Exercise aim
After finding the line with "warten und gezielt", restate it and each remaining line of the material word for word, omitting every picture.

☆ ☆ ☆ ☆ ☆

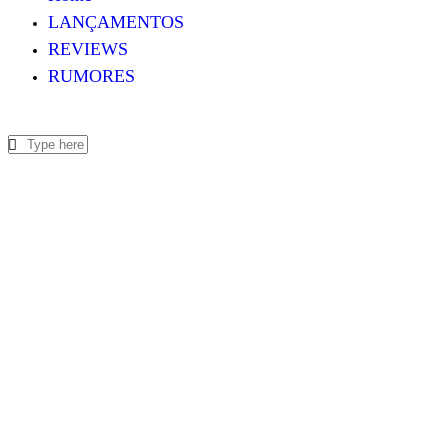
LANÇAMENTOS
REVIEWS
RUMORES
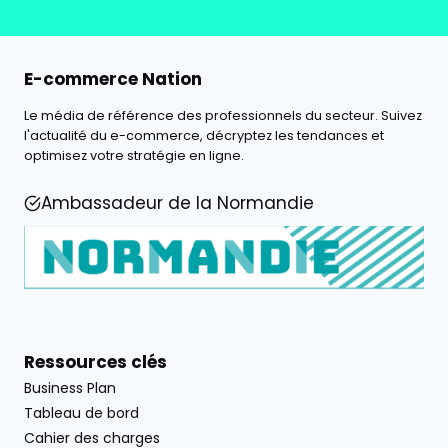
E-commerce Nation
Le média de référence des professionnels du secteur. Suivez
l'actualité du e-commerce, décryptez les tendances et
optimisez votre stratégie en ligne.
Ambassadeur de la Normandie
Ressources clés
Business Plan
Tableau de bord
Cahier des charges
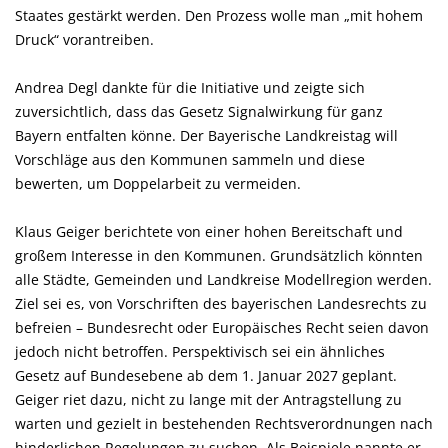
Staates gestärkt werden. Den Prozess wolle man „mit hohem
Druck“ vorantreiben.
Andrea Degl dankte für die Initiative und zeigte sich
zuversichtlich, dass das Gesetz Signalwirkung für ganz
Bayern entfalten könne. Der Bayerische Landkreistag will
Vorschläge aus den Kommunen sammeln und diese
bewerten, um Doppelarbeit zu vermeiden.
Klaus Geiger berichtete von einer hohen Bereitschaft und
großem Interesse in den Kommunen. Grundsätzlich könnten
alle Städte, Gemeinden und Landkreise Modellregion werden.
Ziel sei es, von Vorschriften des bayerischen Landesrechts zu
befreien – Bundesrecht oder Europäisches Recht seien davon
jedoch nicht betroffen. Perspektivisch sei ein ähnliches
Gesetz auf Bundesebene ab dem 1. Januar 2027 geplant.
Geiger riet dazu, nicht zu lange mit der Antragstellung zu
warten und gezielt in bestehenden Rechtsverordnungen nach
hinderlichen Regelungen zu suchen. Als Beispiele nannte er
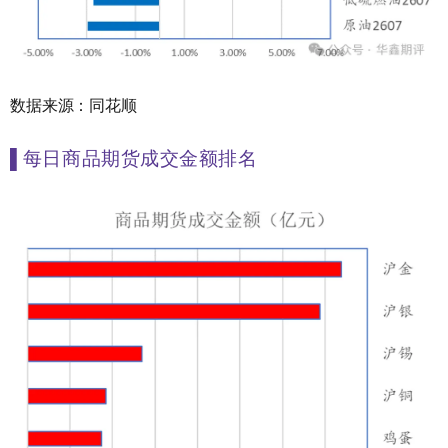
数据来源：同花顺
▌
每日商品期货成交金额排名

☆ ☆ ☆ ☆ ☆

Task output
warten und gezielt in bestehenden Rechtsverordnungen nach
hinderlichen Regelungen zu suchen. Als Beispiele nannte er
数据来源：同花顺
▌
每日商品期货成交金额排名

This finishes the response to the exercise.